Post By Banjo.au
What does "PID" stand for?
I have Googled it, but everyone just uses the acronym / abbreviation. I haven't seen it spelled out in complete words as a phrase.
I have a "PID" on my new Rocket Giotto v3 behind the drip tray. This PID shows water temperature. (I think at the group head? Or is it temperature at the boiler?)
Apparently these things are called "PID / SSR". "SSR" I think means "Solid State Relay"?
The PID is not a "pressure indicator" - because it's showing temperature.
There are two other dials that indicate pressure. One dial presumably indicates boiler pressure. The other pressure in the group head?
PID controller - Wikipedia, the free encyclopedia , second result of 101,000,000 from a quick Google search.
I'll let someone with more knowledge of the Rocket Giotto v3 answer your other questions.
Thanks. Silly me. I googled "PID/SSR" - not "PID" - so didn't get the Wikipedia result. Should have checked there first, but I'm lazy and forgetful.
"A proportional-integral-derivative controller (PID controller) is a control loop feedback mechanism (controller) widely used in industrial control systems. A PID controller calculates an error value as the difference between a measured process variable and a desired setpoint. The controller attempts to minimize the error by adjusting the process through use of a manipulated variable."
Hmm.
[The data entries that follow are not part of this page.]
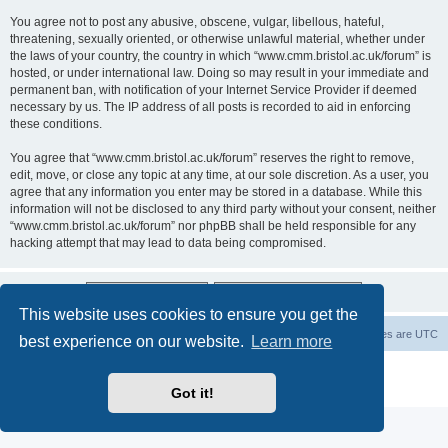
You agree not to post any abusive, obscene, vulgar, libellous, hateful,
threatening, sexually oriented, or otherwise unlawful material, whether under
the laws of your country, the country in which “www.cmm.bristol.ac.uk/forum” is
hosted, or under international law. Doing so may result in your immediate and
permanent ban, with notification of your Internet Service Provider if deemed
necessary by us. The IP address of all posts is recorded to aid in enforcing
these conditions.
You agree that “www.cmm.bristol.ac.uk/forum” reserves the right to remove,
edit, move, or close any topic at any time, at our sole discretion. As a user, you
agree that any information you enter may be stored in a database. While this
information will not be disclosed to any third party without your consent, neither
“www.cmm.bristol.ac.uk/forum” nor phpBB shall be held responsible for any
hacking attempt that may lead to data being compromised.
This website uses cookies to ensure you get the
Board index
Delete cookies
All times are
UTC
best experience on our website.
Learn more
Powered by
phpBB
® Forum Software © phpBB Limited
Privacy
|
Terms
Got it!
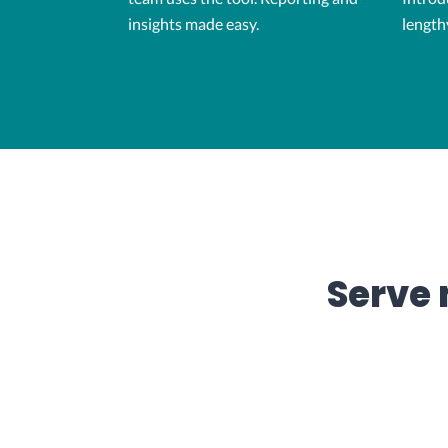
insights made easy.
length
Serve 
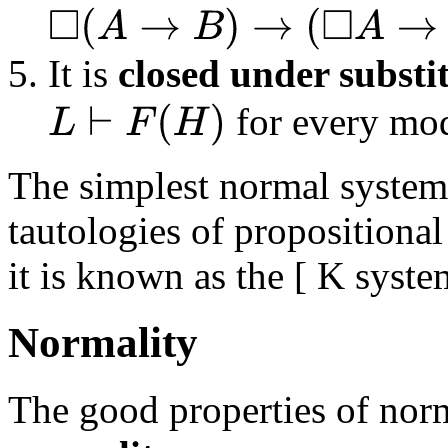
◻
(
A
→
B
)
→
(
◻
A
→
◻
B
)
It is
closed under substi
for every mo
L
⊢
F
(
H
)
The simplest normal system
tautologies of propositional
it is known as the [ K syste
Normality
The good properties of norm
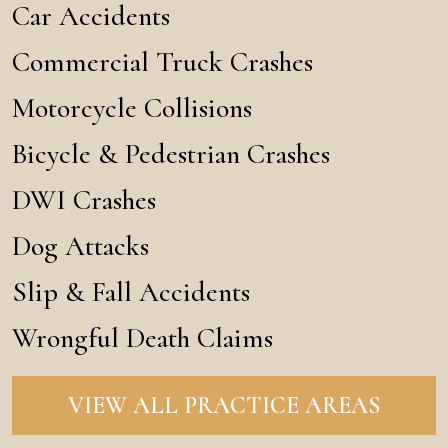
Car Accidents
Commercial Truck Crashes
Motorcycle Collisions
Bicycle & Pedestrian Crashes
DWI Crashes
Dog Attacks
Slip & Fall Accidents
Wrongful Death Claims
VIEW ALL PRACTICE AREAS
Now I know what "PID" stands for, at least. I'm not sure I know what the PID on my machine is doing, or how it's doing it. The fact sheet on the PID provided by Rocket is in very strange language that resembles English somewhat.
I gather that it's measuring water temperature at the boiler, then inferring (?) what the temperature at the brew head will be, probably based on measurements taken with the SCASE Thermofilter that they refer to.
If the PID reads 120C, then I should be getting 93.6c at the brew head. It says. I'm sure they're right.
So much to learn.
Thanks for your reply.
A PID controller is a device which compares an input value (say temperature) to a setpoint (what you desire the input to be) and determines if it should increase or decrease the output (say, percentage of time the heating element is on), based on a calculation. The calculation uses the current/proportional error (the difference between the input value and setpoint), the integral error (the sum of the error over time) and the derivative error (how quickly the error is changing) as input.
They are used in many other applications (such as robotics or chemical process control). The calculation is generally the same, only the input/output variables and the coefficients (the PID settings) change.
There is a great introduction to PID control written by Brett Beauregard who wrote the Arduino PID library.
A traditional thermostat controls temperature by turning on full element power at a certain temperature (e.g. 115 degrees) then off again at a higher temperature (e.g. 125degrees).
A PID controller is able to pulse/apply less than full power to the element to maintain a specific temperature (e.g. 120 degrees)
In your case, if the temperature of the PID temperature sensor is at 120, then the water at the group head will be about 93.6 because of the machine design- the PID doesn't know this, it's just maintaining 120 very accurately.
I have a Breville Dual Boiler BES900. The BDB maintains temperature stability, at the brew head, to within 1 degree of the set temp with two PIDs. One for the brew boiler and one for the brew head where it controls an extra heating element.
Yup! that's a great feature. as far as I know. almost none of HX machine has PID for group/brew head (due to the E61 group design already providing a very predictable temperature). But some extreme DB does get one!